Shakespeare in the Movies from the Silent Era to Today by Douglas Brode, 2001.  Read in September 2010.

                      Inspired by the debate generated by Ruby’s Reflection on “Can You Do That to Shakespeare?”  I decided to skip a book in my list in order to write about this one, which is all about what has been done to Shakespeare in the movies.  Brode starts his book with two quotes: “Shakespeare would have made a great movie writer”, Orson Welles, stage and screen director.  And: “Shakespeare is no screen writer,” Peter Hall, stage and screen director.  Both of these men are considered Shakespeare movie giants.  So how can they disagree so completely?  Because we can’t agree on what can be done with Shakespeare. Exploring this debate, Brode’s introduction alone makes the book worth buying.

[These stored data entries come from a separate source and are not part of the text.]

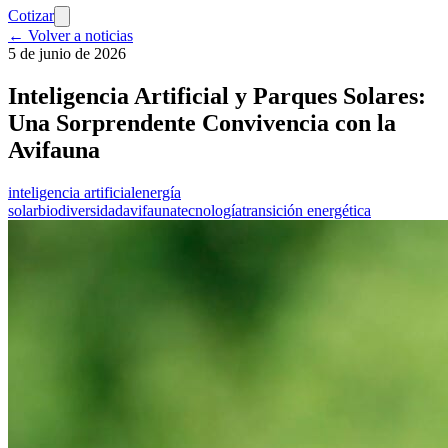
Cotizar
← Volver a noticias
5 de junio de 2026
Inteligencia Artificial y Parques Solares:
Una Sorprendente Convivencia con la
Avifauna
inteligencia artificial
energía
solar
biodiversidad
avifauna
tecnología
transición energética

                      The rest is good too. In thirteen chapters he covers the history of the movies made on nineteen plays, for example The Taming of the Shrew, Romeo and Juliet, A Midsummer Night’s Dream, Much Ado About Nothing, Hamlet, Othello, Macbeth, King Lear, the history plays and others.
He discusses the different approaches, the problems, the successes. He makes bold statements with which I disagree, for example, “The Chimes at Midnight is the greatest of all Shakespeare film,” (it was very good but not the best in my opinion) and “The casting [of Elizabeth Bergner as Rosalind in As You Like It] was disastrous.” Actually I thought she was OK in a generally bad interpretation.  He is also devastatingly negative to productions I haven’t seen, but that only makes me curious. He seems to agree, for example, with those who hated Peter Brook’s version of King Lear, inspired by Jan Kott’s book Shakespeare Our Contemporary, (see my review) Brode writes: “Brook undermines Shakespeare and presents a world without decency, which is a far cry from Will’s vision.”  Hmmm. Is it? Lear is a pretty bleak play.  I so wish I could find this movie so I could judge for myself.  
More often than not, though, I agree with Brode who clearly shares my love for Shakespeare and for movies. And I can forgive him almost anything for the following about Hamlet: “’There can never be a definite production of a play,” Time once noted, “about which no two people in the world agree.” That may be true; still, Branagh’s Hamlet comes close to delivering the definite film.”
However, we don’t read books just to reinforce our views, we read to broaden them and that is this book’s greatest value to me.  It has stimulated my own approach to Shakespeare and inspired me to continue my ongoing search for more Shakespeare movies.  They may not be endless but there are sure a lot of them and they keep coming. Lucky for us.